Janeiro de 2013
“Se você não conhece a resposta, discuta a pergunta” (Clifford Geertz)
O ’nativo’ em linguagem antropológica é um ser local, aquele que pertence a terra e que é o primeiro habitante de um lugar, enquanto o ’imigrante’ é um estranho ou estrangeiro, aquele que veio de fora para tomar o lugar do nativo ou para ocupar seu território. É como um filme hollywoodiano de comanches e cow-boys, no qual o índio é encenado por Elvis Presley e sua mãe indígena por uma latina como Dolores de Los Rios!
É interessante notar que a linguagem da cibercultura ou do ciberespaço emprega, portanto, as noções reificadas pela cultura ocidental sobre colonialismo e imperialismo: neste novo contexto cyber, o ‘nativo’ é aquele que já nasceu no interior de uma ordem digital e que portanto raciocina de acordo com tal lógica, enquanto o ‘imigrante’ é aquele que está se deslocando da cultura livresca medieval-renascentista para a cibercultura e que, por este motivo, ainda mantém um pé lá e outro cá.

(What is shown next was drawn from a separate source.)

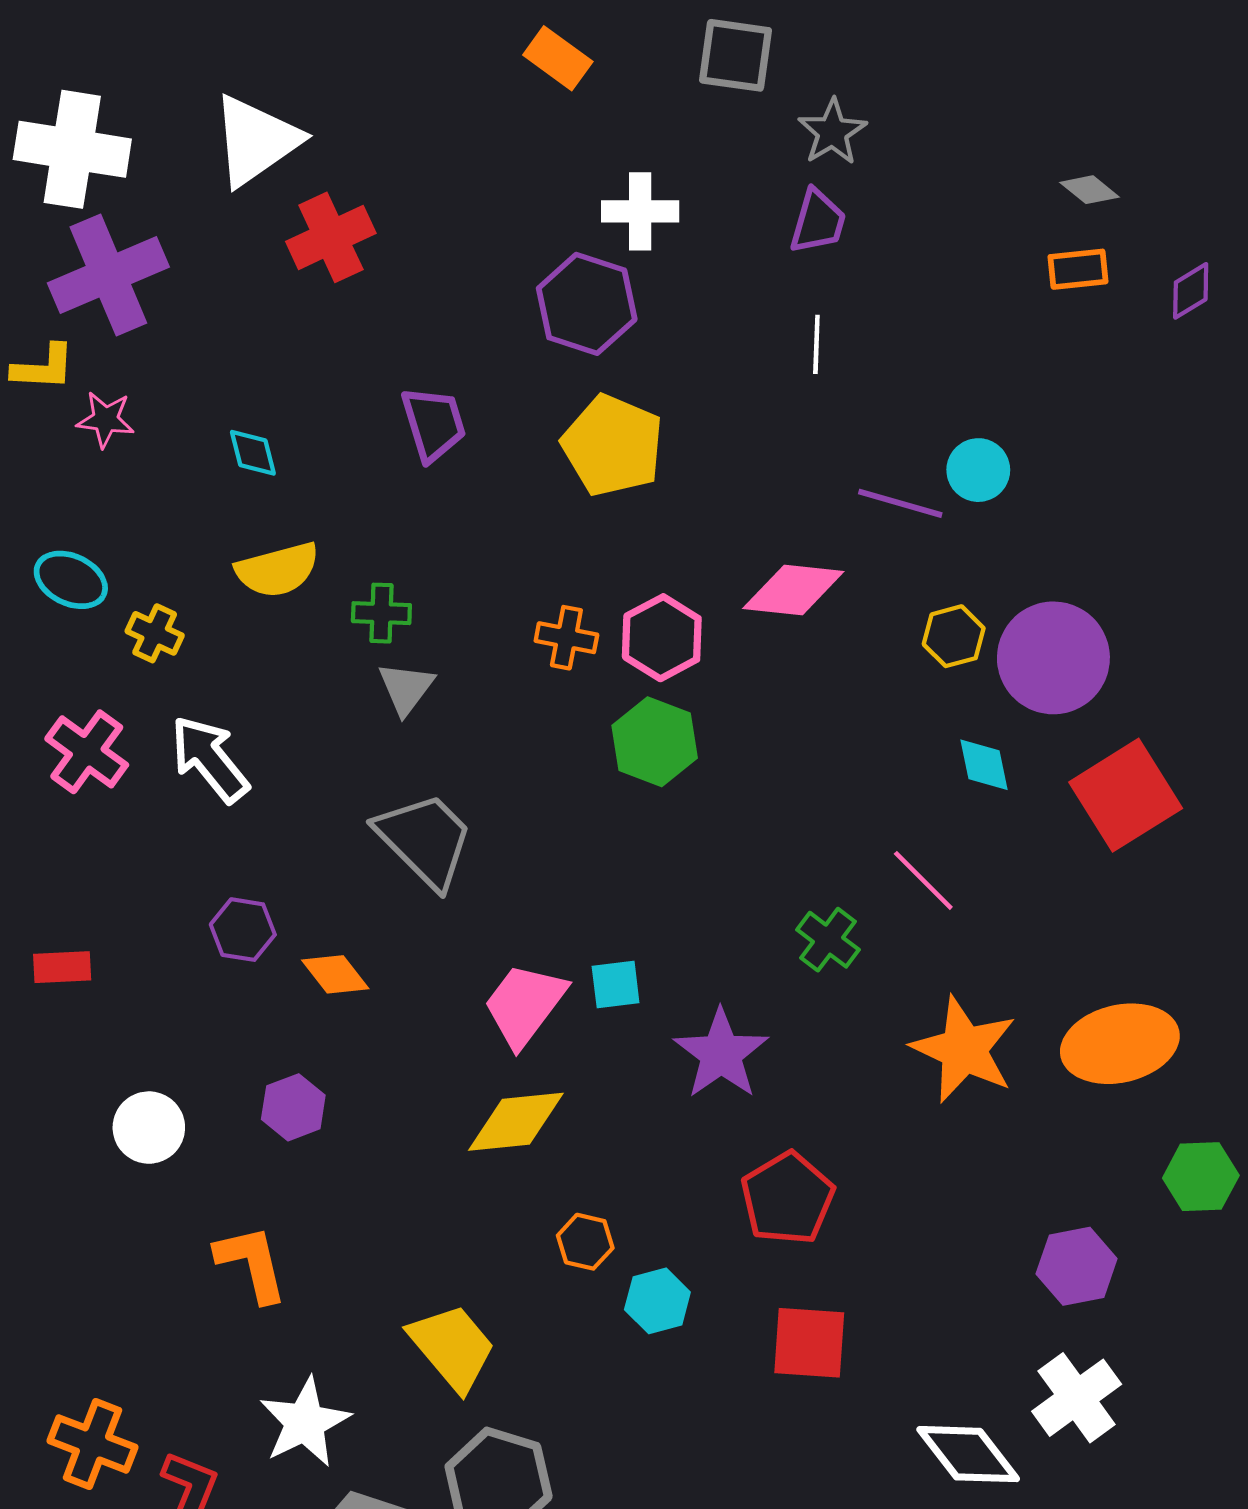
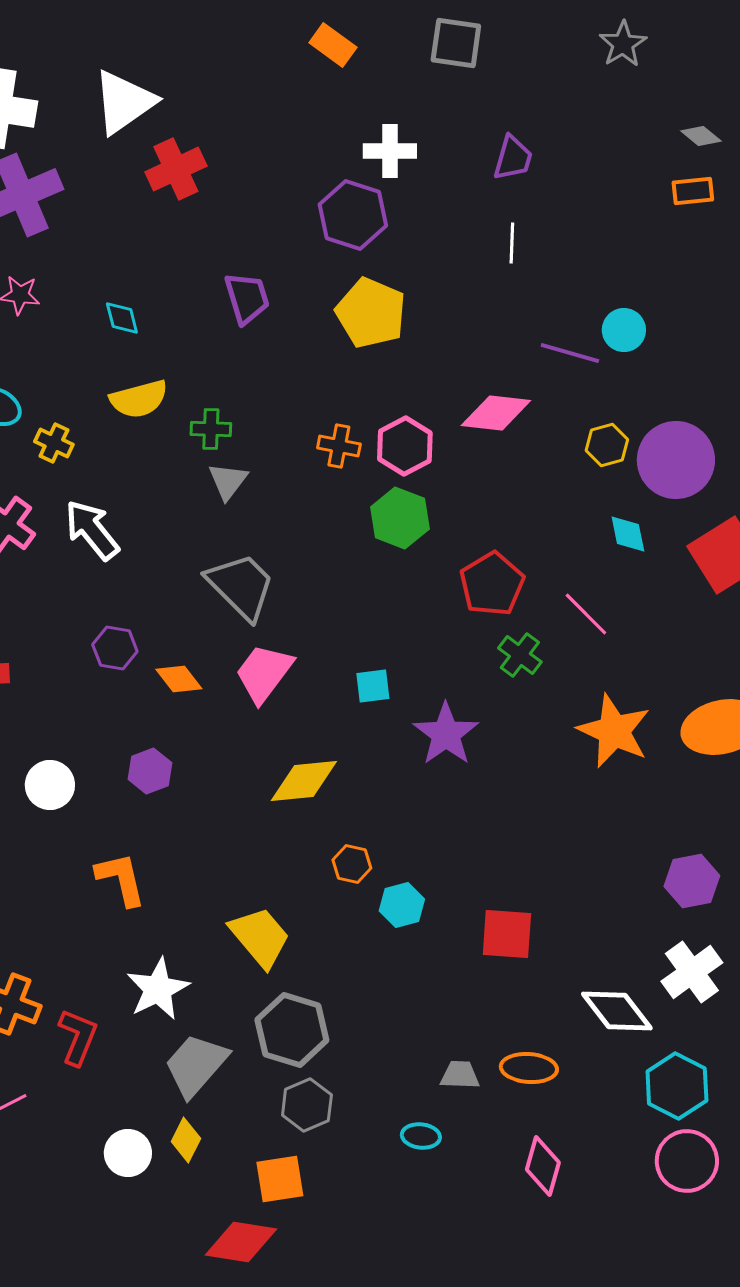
gray star: (832, 132) -> (623, 44), moved
pink trapezoid: (525, 1005) -> (264, 673), moved
red pentagon: (788, 1198) -> (492, 584), moved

Como fica tal cultura do ciberespaço se pensarmos no grande número de analfabetos gramaticais e digitais da América Latina? Néstor García Canclini, em livros como ’Diferentes, Desiguais e Desconectados’, Editora UFRJ, 2005, explora as contradições de populações indígenas sul-americanas utilizarem o Internet sem ao menos terem sido alfabetizadas! Enquanto antropóloga e educadora, esta parece ser uma questão pertinente para ser aqui discutida: como entrar na era digital, de caráter internacional ou global, sem perder as referências regionais da cultura brasileira, inspirando-me aqui na postura da ‘antropofagia cultural’ de Oswald de Andrade?

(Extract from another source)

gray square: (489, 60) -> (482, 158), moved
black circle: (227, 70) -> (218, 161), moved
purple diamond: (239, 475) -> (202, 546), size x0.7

De forma a estimular meus alunos a desenvolver o senso crítico que é o objetivo de toda educação universitária, venho desenvolvendo um produto de criação visual em Arte-Educação, no qual abordo a relevância de se devorar criticamente a cibercultura e devolvê-la retransformada, de acordo com uma linguagem local ’nativa’. Parece-me que esta questão precípua e pertinente não é nunca enfocada ao se falar sobre cibercultura: será que todos os estatutos culturais ali apresentados, aparentemente de forma ’democrática’, adquirem a mesma preponderância sócio-econômica ao serem deglutidos?

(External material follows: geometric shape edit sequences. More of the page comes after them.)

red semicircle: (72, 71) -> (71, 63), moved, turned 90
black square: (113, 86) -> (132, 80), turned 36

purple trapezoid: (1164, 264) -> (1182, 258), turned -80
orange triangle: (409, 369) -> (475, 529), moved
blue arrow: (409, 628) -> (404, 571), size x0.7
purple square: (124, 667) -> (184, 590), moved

Como, então, inserir um contexto de ‘devoração crítica’ junto aos alunos, ou seja, como despertar neles um senso estético (no sentido platônico) das idéias? Como fazê-los separar o joio do trigo em meio à barafunda e ao caos da mídia digital, a qual é inevitavelmente perpassada pela lógica capitalista, imperialista e colonialista do primeiro mundo europeu e norte-americano?
Questões filosóficas e humanistas de primeira ordem, companheiros: será que o que pensa o ‘nativo digital’ típico é relevante, pertinente, política e eticamente correto e pode contribuir para mudar o mundo para melhor? Ou, mais importante ainda, qual é a real contribuição didática que o saber erudito do professor pode fazer em relação à maioria da subinformação veiculada pela mídia digital nos dias de hoje?
Professora-Doutora Dinah Papi Guimaraens, Programa de Pós-Graduação em Arquitetura e Urbanismo, Universidade Federal Fluminense e Diretora Fundadora Associada do Museu de Arte e Origens, NYC (Doutora pelo Programa de Pós- Graduação em Antropologia Social – Museu Nacional – UFRJ e New York University – Museum Studies Program / Fulbright Scholar; Pós-Doutora, Department of Anthropology, University of New Mexico, E.U.)